• **Your goal**
Nothing outside the stretch is wanted. Repeat exactly the lines of the listing below from the one that contains "far out of the" through the one that contains "Introductions Immunization is", both ends included.

• **Provided data**
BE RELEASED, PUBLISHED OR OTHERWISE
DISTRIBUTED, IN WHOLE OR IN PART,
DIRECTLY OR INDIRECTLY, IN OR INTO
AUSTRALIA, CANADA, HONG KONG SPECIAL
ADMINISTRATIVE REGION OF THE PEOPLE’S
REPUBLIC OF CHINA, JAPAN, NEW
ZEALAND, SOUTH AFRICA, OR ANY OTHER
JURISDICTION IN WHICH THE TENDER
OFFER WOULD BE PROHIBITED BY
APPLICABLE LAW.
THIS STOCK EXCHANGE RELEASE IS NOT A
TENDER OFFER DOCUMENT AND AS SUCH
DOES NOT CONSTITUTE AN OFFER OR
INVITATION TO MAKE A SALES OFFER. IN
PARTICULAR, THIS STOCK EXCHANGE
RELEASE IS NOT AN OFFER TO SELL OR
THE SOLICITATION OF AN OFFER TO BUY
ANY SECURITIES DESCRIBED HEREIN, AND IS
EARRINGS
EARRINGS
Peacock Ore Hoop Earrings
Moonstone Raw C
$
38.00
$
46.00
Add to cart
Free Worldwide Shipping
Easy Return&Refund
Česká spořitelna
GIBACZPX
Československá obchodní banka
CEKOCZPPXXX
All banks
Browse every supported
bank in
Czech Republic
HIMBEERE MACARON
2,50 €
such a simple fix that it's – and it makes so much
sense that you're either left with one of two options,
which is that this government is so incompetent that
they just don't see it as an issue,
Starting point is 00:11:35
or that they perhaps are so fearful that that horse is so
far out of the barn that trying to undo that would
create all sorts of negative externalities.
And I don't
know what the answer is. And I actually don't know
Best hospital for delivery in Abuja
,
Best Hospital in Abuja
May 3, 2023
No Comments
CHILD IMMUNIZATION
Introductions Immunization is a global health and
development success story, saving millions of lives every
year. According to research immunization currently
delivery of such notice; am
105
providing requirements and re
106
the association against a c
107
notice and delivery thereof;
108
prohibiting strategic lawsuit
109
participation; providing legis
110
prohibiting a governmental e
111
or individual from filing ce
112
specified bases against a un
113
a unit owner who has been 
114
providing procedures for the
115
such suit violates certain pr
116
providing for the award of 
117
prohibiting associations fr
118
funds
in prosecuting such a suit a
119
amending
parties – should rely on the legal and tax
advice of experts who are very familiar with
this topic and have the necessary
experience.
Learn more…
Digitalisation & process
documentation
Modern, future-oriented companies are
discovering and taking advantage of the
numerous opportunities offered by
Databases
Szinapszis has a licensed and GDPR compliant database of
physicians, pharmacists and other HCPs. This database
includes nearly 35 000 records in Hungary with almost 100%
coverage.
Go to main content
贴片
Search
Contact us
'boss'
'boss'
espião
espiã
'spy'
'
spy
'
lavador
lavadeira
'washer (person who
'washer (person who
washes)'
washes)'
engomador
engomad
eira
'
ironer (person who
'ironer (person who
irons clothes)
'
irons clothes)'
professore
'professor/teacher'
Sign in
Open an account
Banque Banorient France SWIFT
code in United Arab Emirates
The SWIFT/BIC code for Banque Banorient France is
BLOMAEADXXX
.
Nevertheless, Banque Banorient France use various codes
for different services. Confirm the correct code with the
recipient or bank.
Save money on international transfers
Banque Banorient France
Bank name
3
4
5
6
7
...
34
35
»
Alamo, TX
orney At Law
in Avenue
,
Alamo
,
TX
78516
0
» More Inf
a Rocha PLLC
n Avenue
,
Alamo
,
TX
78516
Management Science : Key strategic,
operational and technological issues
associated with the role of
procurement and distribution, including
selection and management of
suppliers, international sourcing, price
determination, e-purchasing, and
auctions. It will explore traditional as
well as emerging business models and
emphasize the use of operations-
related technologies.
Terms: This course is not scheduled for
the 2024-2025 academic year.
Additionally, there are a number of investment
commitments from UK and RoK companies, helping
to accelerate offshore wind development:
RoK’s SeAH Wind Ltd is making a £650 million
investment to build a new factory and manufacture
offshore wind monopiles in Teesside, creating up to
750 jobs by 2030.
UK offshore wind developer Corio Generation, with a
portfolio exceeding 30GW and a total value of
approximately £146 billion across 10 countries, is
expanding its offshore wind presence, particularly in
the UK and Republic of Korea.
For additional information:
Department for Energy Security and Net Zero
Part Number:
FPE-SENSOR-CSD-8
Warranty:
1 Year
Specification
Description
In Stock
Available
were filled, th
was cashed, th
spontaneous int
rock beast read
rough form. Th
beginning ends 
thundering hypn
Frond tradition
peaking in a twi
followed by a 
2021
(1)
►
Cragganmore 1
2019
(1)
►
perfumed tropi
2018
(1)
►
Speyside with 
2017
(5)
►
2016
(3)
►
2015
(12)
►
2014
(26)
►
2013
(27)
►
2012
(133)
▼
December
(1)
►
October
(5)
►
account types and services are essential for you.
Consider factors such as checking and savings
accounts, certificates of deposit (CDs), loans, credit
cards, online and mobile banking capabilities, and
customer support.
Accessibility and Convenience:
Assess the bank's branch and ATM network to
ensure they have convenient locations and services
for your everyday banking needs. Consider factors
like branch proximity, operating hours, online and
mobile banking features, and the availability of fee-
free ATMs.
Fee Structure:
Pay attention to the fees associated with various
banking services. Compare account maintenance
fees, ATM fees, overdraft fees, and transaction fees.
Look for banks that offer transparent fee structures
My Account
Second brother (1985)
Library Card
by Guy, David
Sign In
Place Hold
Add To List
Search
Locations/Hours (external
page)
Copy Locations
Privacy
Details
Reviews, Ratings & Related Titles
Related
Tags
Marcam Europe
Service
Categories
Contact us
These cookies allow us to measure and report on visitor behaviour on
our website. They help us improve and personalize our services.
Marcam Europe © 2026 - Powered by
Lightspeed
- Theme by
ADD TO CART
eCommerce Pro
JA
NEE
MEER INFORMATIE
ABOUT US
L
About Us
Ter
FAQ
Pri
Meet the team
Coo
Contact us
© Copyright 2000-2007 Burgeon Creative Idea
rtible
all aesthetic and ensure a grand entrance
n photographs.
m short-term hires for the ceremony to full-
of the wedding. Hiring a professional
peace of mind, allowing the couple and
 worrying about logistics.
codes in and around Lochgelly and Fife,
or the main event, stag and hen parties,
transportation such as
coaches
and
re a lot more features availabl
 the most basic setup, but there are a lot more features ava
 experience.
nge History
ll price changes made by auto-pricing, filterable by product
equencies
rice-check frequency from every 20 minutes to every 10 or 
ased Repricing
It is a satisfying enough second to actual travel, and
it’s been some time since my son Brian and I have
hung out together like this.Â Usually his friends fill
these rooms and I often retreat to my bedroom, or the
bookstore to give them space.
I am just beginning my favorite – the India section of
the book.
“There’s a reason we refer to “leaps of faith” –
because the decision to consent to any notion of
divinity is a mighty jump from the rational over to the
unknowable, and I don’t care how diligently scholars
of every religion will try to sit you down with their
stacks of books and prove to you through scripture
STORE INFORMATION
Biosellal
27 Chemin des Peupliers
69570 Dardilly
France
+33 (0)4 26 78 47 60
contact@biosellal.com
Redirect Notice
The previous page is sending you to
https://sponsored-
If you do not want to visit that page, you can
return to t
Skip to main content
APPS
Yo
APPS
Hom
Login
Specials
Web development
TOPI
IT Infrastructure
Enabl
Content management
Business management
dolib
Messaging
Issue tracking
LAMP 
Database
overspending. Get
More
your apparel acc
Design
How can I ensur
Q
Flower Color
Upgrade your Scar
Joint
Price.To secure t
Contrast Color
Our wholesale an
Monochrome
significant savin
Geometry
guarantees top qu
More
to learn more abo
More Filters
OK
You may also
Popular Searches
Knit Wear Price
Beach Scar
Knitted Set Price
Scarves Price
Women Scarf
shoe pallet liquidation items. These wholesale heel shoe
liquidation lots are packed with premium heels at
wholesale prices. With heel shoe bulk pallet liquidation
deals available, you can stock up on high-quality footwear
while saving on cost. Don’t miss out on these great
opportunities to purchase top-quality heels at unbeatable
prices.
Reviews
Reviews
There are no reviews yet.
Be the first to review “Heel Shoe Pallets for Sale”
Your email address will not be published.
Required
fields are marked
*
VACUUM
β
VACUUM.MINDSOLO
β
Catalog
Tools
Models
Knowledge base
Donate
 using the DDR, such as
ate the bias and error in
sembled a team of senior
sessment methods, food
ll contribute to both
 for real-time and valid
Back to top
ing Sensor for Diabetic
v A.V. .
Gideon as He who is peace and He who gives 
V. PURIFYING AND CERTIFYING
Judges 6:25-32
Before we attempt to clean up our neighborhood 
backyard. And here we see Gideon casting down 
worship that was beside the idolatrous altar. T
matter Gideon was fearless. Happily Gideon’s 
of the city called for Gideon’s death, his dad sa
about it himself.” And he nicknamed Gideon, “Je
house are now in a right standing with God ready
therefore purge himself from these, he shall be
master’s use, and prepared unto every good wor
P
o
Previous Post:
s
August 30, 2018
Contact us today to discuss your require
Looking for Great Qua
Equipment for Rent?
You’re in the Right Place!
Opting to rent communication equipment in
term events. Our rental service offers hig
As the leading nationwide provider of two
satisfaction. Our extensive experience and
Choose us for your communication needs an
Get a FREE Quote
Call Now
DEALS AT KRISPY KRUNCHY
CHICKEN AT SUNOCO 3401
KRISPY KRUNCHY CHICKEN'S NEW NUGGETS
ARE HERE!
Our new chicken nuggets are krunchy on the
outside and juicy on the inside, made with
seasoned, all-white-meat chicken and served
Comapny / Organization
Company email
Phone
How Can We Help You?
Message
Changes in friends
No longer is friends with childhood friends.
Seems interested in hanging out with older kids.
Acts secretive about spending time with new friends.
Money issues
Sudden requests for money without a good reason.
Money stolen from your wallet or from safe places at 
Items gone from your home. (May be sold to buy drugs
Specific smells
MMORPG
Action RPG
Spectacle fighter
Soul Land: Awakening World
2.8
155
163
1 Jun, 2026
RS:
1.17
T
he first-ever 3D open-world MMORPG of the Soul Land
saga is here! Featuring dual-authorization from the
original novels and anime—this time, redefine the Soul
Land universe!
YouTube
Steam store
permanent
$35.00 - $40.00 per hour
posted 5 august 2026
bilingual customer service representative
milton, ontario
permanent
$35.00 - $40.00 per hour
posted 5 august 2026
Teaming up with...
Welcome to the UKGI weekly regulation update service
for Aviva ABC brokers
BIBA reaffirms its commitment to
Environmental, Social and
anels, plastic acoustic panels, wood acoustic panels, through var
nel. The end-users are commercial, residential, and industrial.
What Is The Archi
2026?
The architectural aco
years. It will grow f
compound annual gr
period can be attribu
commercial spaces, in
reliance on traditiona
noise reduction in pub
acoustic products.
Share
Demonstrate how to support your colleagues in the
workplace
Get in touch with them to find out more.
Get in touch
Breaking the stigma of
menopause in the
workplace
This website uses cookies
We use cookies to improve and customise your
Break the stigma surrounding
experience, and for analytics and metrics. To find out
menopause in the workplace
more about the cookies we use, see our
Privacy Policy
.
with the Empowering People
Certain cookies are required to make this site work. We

• **Answer space**
far out of the barn that trying to undo that would
create all sorts of negative externalities.
And I don't
know what the answer is. And I actually don't know
Best hospital for delivery in Abuja
,
Best Hospital in Abuja
May 3, 2023
No Comments
CHILD IMMUNIZATION
Introductions Immunization is a global health and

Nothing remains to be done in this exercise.